Even Riot is quick to say Wi-Fi is a problem
This again seems like a slightly more subtle dig on games like Street Fighter 5 which use restoration but still face / face a lot of issues.
One-sided restores have been a problem in SF5 since before release where one user can see and react to everything normally while the other is stuck with a nervous disorder.
Despite what common sense might say, it often seems like the person with the “best” connection is affected by gameplay-level connection issues, which can be a frustrating ordeal when you know it isn’t. there is nothing to fix on your end.

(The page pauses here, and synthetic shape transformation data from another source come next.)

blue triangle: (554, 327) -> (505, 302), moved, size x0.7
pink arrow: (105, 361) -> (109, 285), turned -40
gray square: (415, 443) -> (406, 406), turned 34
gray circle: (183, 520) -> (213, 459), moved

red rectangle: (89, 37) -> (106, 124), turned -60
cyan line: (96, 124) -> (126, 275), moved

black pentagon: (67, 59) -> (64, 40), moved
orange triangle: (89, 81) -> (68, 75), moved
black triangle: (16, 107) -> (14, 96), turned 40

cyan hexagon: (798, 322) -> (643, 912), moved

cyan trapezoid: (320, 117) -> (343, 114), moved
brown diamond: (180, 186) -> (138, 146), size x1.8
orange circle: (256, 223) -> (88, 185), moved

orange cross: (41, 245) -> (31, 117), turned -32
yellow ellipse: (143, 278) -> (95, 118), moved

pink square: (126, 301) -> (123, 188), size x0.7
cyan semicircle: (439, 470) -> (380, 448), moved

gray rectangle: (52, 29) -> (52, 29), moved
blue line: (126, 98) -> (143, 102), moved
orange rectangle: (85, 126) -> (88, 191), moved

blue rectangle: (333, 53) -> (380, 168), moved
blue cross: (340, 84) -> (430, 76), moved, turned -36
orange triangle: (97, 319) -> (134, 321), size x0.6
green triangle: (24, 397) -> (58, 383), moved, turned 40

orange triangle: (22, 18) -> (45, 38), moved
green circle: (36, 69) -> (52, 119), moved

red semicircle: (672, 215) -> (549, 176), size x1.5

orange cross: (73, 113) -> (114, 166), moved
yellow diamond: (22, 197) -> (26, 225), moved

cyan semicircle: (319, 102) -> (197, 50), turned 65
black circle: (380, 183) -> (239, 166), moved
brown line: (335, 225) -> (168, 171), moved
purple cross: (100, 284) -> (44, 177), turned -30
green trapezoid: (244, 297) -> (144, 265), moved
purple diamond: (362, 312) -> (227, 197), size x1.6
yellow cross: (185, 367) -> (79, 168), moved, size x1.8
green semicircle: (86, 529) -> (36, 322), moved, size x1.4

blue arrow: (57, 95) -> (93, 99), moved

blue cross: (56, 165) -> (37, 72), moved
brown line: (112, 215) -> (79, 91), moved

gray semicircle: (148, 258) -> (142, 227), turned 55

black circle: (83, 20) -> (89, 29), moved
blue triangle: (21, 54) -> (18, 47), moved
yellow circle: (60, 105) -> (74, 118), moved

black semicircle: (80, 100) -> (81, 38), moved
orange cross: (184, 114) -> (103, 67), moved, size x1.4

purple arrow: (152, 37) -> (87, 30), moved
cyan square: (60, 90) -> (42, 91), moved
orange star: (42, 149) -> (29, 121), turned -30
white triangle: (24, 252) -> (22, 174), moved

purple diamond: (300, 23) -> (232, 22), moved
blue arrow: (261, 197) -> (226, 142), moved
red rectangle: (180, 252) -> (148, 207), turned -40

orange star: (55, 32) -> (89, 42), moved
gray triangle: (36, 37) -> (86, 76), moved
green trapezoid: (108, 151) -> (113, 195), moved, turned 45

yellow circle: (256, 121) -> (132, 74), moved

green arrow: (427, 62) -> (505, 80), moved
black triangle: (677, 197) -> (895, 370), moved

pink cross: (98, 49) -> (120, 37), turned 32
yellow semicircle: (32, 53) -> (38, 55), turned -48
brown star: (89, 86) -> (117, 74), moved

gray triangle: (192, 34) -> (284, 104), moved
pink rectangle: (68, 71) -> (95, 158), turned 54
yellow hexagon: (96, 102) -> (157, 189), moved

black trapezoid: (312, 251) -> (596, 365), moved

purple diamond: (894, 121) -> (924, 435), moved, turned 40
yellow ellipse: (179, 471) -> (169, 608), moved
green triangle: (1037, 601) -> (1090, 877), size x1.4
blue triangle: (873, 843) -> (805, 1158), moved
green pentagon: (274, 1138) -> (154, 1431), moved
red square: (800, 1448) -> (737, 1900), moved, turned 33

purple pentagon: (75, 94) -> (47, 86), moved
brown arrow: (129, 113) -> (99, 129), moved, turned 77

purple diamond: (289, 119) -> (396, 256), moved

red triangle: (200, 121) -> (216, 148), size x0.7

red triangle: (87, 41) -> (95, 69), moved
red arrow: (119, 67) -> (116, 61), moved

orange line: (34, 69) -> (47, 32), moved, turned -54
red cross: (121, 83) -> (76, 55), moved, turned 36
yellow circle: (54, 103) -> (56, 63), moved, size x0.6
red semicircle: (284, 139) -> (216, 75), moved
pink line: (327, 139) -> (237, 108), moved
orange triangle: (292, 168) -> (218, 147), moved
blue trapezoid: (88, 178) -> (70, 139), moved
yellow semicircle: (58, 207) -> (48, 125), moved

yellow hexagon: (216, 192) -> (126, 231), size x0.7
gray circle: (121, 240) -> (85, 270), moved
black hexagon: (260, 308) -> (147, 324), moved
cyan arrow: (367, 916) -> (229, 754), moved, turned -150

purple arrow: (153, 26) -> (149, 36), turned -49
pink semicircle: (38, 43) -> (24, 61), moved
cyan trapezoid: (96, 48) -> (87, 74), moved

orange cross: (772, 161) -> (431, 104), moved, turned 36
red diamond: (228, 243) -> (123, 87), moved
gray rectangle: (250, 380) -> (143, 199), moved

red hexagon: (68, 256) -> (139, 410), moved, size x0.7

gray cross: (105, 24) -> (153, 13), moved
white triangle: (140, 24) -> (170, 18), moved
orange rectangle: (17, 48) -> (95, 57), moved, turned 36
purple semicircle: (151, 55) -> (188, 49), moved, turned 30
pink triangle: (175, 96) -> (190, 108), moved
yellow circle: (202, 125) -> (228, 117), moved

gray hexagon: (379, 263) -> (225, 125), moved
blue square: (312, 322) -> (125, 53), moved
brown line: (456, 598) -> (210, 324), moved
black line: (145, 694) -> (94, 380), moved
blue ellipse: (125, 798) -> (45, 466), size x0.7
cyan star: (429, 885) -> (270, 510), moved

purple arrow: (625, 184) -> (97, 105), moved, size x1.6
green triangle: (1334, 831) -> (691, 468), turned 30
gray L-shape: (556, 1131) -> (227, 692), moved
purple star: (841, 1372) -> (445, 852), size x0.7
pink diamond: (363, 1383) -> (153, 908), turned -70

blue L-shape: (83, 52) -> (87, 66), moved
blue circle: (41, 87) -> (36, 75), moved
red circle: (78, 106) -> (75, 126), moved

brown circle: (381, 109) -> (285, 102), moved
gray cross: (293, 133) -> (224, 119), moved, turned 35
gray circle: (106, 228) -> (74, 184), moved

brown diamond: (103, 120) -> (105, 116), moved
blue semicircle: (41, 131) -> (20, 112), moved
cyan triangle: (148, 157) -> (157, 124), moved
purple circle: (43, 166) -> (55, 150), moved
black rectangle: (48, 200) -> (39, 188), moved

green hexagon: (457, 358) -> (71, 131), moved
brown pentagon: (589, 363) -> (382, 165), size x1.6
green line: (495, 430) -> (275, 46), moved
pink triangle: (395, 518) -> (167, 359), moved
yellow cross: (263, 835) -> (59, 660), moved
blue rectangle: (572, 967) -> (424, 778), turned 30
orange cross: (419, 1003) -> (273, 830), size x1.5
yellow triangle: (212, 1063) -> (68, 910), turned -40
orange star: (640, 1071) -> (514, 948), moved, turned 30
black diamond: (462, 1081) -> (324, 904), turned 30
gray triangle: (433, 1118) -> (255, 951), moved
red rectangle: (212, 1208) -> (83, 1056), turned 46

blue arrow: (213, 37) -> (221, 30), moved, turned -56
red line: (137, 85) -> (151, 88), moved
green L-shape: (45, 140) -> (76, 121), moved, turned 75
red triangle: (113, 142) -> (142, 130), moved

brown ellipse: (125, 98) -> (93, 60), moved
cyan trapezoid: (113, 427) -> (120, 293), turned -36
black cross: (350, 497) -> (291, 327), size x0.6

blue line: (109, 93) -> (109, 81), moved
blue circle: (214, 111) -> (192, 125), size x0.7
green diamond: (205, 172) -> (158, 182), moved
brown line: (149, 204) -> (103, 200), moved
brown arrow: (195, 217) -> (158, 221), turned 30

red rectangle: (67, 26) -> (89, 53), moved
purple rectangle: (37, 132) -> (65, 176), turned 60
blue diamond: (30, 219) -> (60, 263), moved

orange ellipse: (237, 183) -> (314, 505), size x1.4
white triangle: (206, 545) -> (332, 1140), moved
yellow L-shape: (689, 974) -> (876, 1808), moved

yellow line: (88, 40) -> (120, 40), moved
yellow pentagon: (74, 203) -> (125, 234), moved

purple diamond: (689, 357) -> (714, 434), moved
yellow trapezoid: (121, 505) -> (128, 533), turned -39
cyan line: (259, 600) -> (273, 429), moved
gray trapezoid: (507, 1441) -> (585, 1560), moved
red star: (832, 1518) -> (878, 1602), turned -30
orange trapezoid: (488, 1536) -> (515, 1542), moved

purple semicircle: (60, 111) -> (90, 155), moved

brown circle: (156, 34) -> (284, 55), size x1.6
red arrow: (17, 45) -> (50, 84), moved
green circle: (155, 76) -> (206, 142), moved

It’s not just Street Fighter that sees these issues either, as even The King of Fighters 15 has seen many players report a similar one-sided rollback during its open beta test, which is a bit ironic since the game uses GGPO. .
Again, it’s so nice to hear the developers trying to tackle and fix these issues early on and jump in while for years online gaming has been treated as an afterthought by the side. arcades and in-person gaming.
Fighting game developers hardly ever talk about their competitors’ weaknesses and loopholes, but it just seems to show that Riot is determined to open the doors to the FGC and lure people where others have failed them in the game. pass.
So far, Project L is saying all the good things gamers want to hear. However, we’ll still have to wait until we can get our hands on the game on our own to see if they can live up to those lofty ambitions.